'Walking Dead' Producer Gale Anne Hurd: People Want the Governor to Redeem Himself

So… has he changed? Has the Governor’s post-Woodbury walkabout left him a new man, or rather, returned to the man we’ve seen hints that he once was, before “the turn,” before he lost his wife and daughter Penny? Or is the "Walking Dead” villain destined to make a comeback to evildoing, with Rick, Michonne, and the other prison dwellers taking the top spots on his hit list?

We’re down to just one more episode — Sunday’s “Dead Weight” — before the Dec. 1 midseason finale, and “TWD” producer Gale Anne Hurd talked to Yahoo TV about why the Governor fascinates viewers, the new approaches writers have used to tell stories this season, and the “incredibly intense” midseason finale.
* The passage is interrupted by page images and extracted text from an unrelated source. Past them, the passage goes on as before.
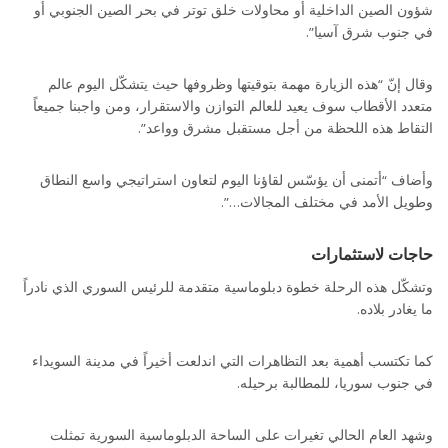
شؤون الصين الداخلية أو محاولات خلق توتر في بحر الصين الجنوبي أو
في جنوب شرق آسيا”.
وقال إنّ “هذه الزيارة مهمة بتوقيتها وظروفها حيث يتشكّل اليوم عالم
متعدد الأقطاب سوف يعيد للعالم التوازن والاستقرار، ومن واجبنا جميعاً
التقاط هذه اللحظة من أجل مستقبل مشرق وواعد”.
وأضاف “أتمنى أن يؤسّس لقاؤنا اليوم لتعاون استراتيجي واسع النطاق
وطويل الأمد في مختلف المجالات…”.
حاجات لاستثمارات
وتشكّل هذه الرحلة خطوة دبلوماسية متقدمة للرئيس السوري الذي نادراً
ما يغادر بلاده.
كما تكتسب أهمية بعد التظاهرات التي اندلعت أخيراً في مدينة السويداء
في جنوب سوريا، للمطالبة برحيله.
وشهد العام الحالي تغيرات على الساحة الدبلوماسية السورية تمثلت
Last week, we caught up with the Governor, a character we had all been waiting for. What is it about the Governor that fascinates fans so much? He really has become an epic character on the series.

I think that the Governor was certainly a character that a lot of fans of the comic book and the novels very much wanted to see on the show. The novel gave a lot more backstory, as well as a fully, well‑rounded character, because readers got to see him become the Governor, whereas in the comic book, he was already the Governor. We were able to do a little bit of both in the TV series.
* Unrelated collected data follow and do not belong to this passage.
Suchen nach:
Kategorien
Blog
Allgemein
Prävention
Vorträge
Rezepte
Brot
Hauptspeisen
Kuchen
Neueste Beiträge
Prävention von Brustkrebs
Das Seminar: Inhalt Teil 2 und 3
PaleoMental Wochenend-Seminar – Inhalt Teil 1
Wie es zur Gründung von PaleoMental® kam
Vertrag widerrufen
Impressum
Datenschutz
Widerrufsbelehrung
So there was already a huge [desire] to see him by people who were familiar with the character, but then even fans who haven't delved into the greater “Walking Dead” world, I think, are really compelled by David Morrissey's portrayal of the Governor.

[Related: We Recap Last Week's Governor-Centric 'Walking Dead']

In spite of everything he’s done, it’s difficult not to like him. He was almost huggable in those scenes with Meghan, the little girl, in “Live Bait.”

I know, exactly. He's got incredible charisma. I keep reading online that people want him to have had a change of heart. They want him to be redeemed. I think that's a tribute to not only the writing, but also to David, who is bringing the character to life.

David Morrissey talks about the Governor's motivations in this "Talking Dead" clip:

The approach to the way the stories have unfolded so far this season has been unique. Why the decision to focus in on just a few characters at a time for certain episodes, or, as with last week’s “Live Bait,” just one regular character, the Governor?

We have a very large cast, and one of the things we realized last season was there were certain characters we weren't getting to know very well, like Tyreese and Sasha, and we wanted to give all of our fantastic actors in the cast their due.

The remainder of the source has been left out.